→ **Data items**:
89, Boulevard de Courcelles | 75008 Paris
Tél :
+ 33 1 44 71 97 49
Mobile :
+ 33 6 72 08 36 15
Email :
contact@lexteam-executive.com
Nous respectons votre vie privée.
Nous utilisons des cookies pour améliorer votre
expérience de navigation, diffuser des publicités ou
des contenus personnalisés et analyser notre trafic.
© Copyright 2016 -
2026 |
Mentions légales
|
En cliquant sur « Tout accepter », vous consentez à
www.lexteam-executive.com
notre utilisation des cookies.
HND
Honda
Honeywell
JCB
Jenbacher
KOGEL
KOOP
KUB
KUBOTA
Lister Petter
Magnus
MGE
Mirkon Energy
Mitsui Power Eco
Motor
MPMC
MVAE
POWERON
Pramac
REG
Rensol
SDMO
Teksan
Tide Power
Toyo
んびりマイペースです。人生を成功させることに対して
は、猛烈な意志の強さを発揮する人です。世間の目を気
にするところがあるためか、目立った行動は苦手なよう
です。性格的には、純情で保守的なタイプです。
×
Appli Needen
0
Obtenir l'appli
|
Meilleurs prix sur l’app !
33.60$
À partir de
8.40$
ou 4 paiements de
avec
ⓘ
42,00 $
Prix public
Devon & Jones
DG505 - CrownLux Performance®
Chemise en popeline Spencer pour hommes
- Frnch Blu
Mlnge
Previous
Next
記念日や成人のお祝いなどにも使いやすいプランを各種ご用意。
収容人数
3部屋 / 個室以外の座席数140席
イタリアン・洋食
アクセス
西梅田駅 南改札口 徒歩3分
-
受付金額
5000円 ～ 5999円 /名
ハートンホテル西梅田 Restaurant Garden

→ **EXERCISE**:
In the entries above, find each line containing the string "pour" and copy it.

→ **FINAL ANSWER**:
Nous utilisons des cookies pour améliorer votre
Chemise en popeline Spencer pour hommes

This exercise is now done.